This blog has been found to be very sluggish, at several times over the last four days or so. My apologies if you’ve also encountered the slowdown. It’s not the site itself that’s slow, but rather the WordPress install, which is patched to the latest version. As such I assume that some other site, hosted on the same server at my ISP, has been periodically hogging back-end database access. The blog’s speed seems to be fine now, but this problem may return. There’s nothing I can do about it, and it’s up to the ISP’s techies to spot the excessive traffic/database-use and fix it.
Artists beware.
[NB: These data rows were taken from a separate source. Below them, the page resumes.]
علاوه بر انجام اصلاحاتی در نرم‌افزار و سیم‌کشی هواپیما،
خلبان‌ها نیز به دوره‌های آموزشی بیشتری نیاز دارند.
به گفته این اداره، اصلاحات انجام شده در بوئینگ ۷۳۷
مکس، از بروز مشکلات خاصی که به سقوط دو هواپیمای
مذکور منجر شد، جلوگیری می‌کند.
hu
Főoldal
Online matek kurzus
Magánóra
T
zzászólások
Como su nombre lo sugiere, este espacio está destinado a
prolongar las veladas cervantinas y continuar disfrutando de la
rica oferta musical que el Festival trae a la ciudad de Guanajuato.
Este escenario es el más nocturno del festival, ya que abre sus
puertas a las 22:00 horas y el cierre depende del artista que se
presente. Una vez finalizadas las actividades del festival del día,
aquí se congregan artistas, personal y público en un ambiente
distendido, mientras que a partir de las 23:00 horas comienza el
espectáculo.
At least one person on DeviantArt is putting pictures under Creative Commons, then when you take them up on the permission… they remove the licence from the page and falsely claim you ‘pirated their work’ and that they want $600 cash.
Those using ‘stock’ and CC pictures should always, as I do, keep ‘a PDF save’ of the page showing the licence or permission. Then you can prove that such a person is lying, if they make such a claim.
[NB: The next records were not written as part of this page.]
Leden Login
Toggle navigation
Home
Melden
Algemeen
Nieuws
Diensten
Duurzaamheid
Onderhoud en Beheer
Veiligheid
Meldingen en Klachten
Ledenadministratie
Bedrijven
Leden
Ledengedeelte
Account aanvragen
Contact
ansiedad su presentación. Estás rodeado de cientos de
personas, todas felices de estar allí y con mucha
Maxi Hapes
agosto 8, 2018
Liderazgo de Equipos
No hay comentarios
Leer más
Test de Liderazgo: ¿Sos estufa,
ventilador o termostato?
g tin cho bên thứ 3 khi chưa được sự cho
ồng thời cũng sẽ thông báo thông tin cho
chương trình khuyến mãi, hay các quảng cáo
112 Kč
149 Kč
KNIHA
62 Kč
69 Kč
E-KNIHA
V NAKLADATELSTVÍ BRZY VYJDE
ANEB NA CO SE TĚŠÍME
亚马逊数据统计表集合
I’ve been blogging quite a bit recently on automation in graphics software, and have gone back over the posts and tagged them with a new tag: “Automation”.
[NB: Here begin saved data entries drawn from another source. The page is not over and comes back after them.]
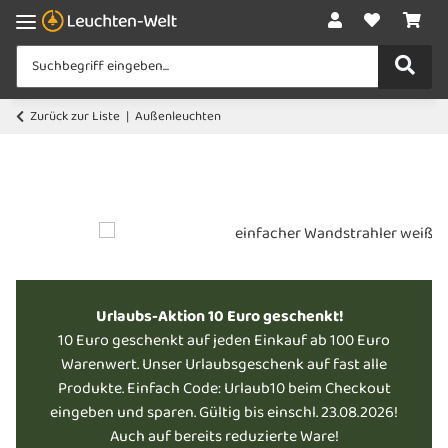
Zurück zur Liste
Außenleuchten
Urlaubs-Aktion 10 Euro geschenkt!
10 Euro geschenkt auf jeden Einkauf ab 100 Euro
Warenwert. Unser Urlaubsgeschenk auf fast alle
Produkte. Einfach Code: Urlaub10 beim Checkout
eingeben und sparen. Gültig bis einschl. 23.08.2026!
Auch auf bereits reduzierte Ware!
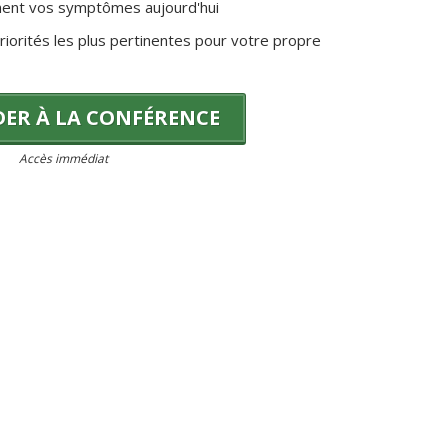
lement vos symptômes aujourd'hui
priorités les plus pertinentes pour votre propre
ER À LA CONFÉRENCE
Accès immédiat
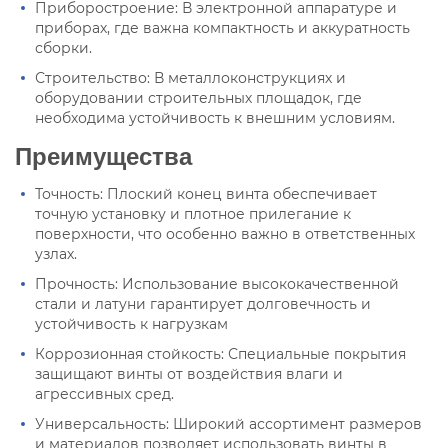
Приборостроение: В электронной аппаратуре и
приборах, где важна компактность и аккуратность
сборки.
Строительство: В металлоконструкциях и
оборудовании строительных площадок, где
необходима устойчивость к внешним условиям.
Преимущества
Точность: Плоский конец винта обеспечивает
точную установку и плотное прилегание к
поверхности, что особенно важно в ответственных
узлах.
Прочность: Использование высококачественной
стали и латуни гарантирует долговечность и
устойчивость к нагрузкам
Коррозионная стойкость: Специальные покрытия
защищают винты от воздействия влаги и
агрессивных сред.
Универсальность: Широкий ассортимент размеров
и материалов позволяет использовать винты в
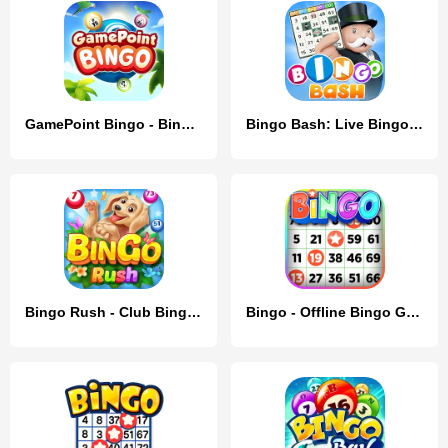
GamePoint Bingo - Bingo games
Bingo Bash: Live Bingo Games
Bingo Rush - Club Bingo Games
Bingo - Offline Bingo Game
I’ve updated things on a couple of earlier posts.
1) I’d forgotten that Queue Manager rendering had been enabled for Superfly in Poser 11, back in patch SR3. I’ve updated the post I made here about eight hours ago, which said it a Firefly-only feature. (That’s what comes of reading the manual, rather than my own blog! That’s also what comes of doing too many Preview renders in Comic Book Preview mode… you forget about the advanced rendering types like Superfly!)
2) There’s a patch for the newly free Grobot, Grobot For Poser 11, apparently making her work better in Poser 11. Though you’ll want to read the readme.txt first. I did and I decided I’d stick with the original and my workarounds for now.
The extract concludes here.